Мара и Морок
Часть 3 из 34 Информация о книге
Для доступа к библиотеке пройдите авторизацию
Но и ни разу не было такого, чтобы в одной семье такое «благословение» падало больше чем на одного ребёнка. И уже в этот момент, когда вновь оглядываюсь на сестёр в красных плащах, я понимаю, что Анна – особенная.
Ирина выходит вперёд и протягивает мне руку, я хватаюсь за неё, уходя вслед за ней, и тяну за собой сестру, как мне кажется, в новый мир, о котором она раньше слышала лишь в легендах и сказках на ночь. В мир, который станет нашей реальностью, и совсем не той, о которой мы мечтали в детстве зимними вечерами, сидя у тёплой печки.
3
Я начинаю скрипеть зубами, когда принц Даниил приказывает привести для меня белого коня. Поднять на уши всю деревню, если нужно будет, но найти. Чем больше времени мне приходится проводить в его обществе, тем больше он раздражает меня своим мальчишеским энтузиазмом и восхищением старыми сказками, половина которых для меня были реальностью до моей смерти. И весьма не столь приятной, как ему может показаться.
– Мне не нужен белый конь, ваше… высочество. – Последнее слово я едва ли не выплёвываю под пристальным и недовольным взглядом капитана Дария, отчего хочется ему бросить, что наша неприязнь взаимна.

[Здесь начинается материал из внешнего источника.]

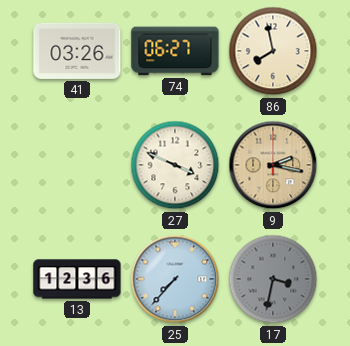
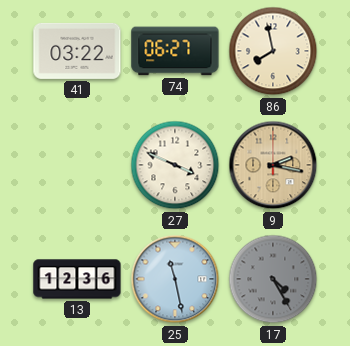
41: 03:26 -> 03:22
25: 7:37 -> 11:28
17: 3:32 -> 4:25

Даниил оборачивается на меня и вновь расплывается в улыбке. Либо он не замечает, как выводит меня из себя, либо он делает это специально, потому что ему это нравится. И судя по внимательному взгляду, который принц упрямо прячет за шутками и комплиментами, я склоняюсь ко второму.
– Ох нет, дорогая Агата, нужен! Почти двести лет все считали, что Мары мертвы…
– Мары мертвы, – вставляю я.
– …но вот она ты, в алом плаще, – не обращая внимания, продолжает он, – въезжаешь в столицу прямо на белом коне как символ. Ведь белый один из ваших цветов, верно?
– Верно, но…
– Замечательно! – заключает он, а потом отворачивается от меня и вновь прикрикивает на солдат, приказывая продолжать поиски.
Я едва сдерживаюсь, чтобы не поддать ему под зад, но мой пыл сразу остужается от одного только вида Морока чуть в стороне. Он стоит как изваяние, сложив руки на груди. Всё в той же чёрной броне и плаще, капюшон которого всё так же скрывает половину его чёрно-золотой маски. Если Мары часто ассоциируются с красным, чёрным и белым цветом, то Мороки, по слухам, носят только чёрное и золотое.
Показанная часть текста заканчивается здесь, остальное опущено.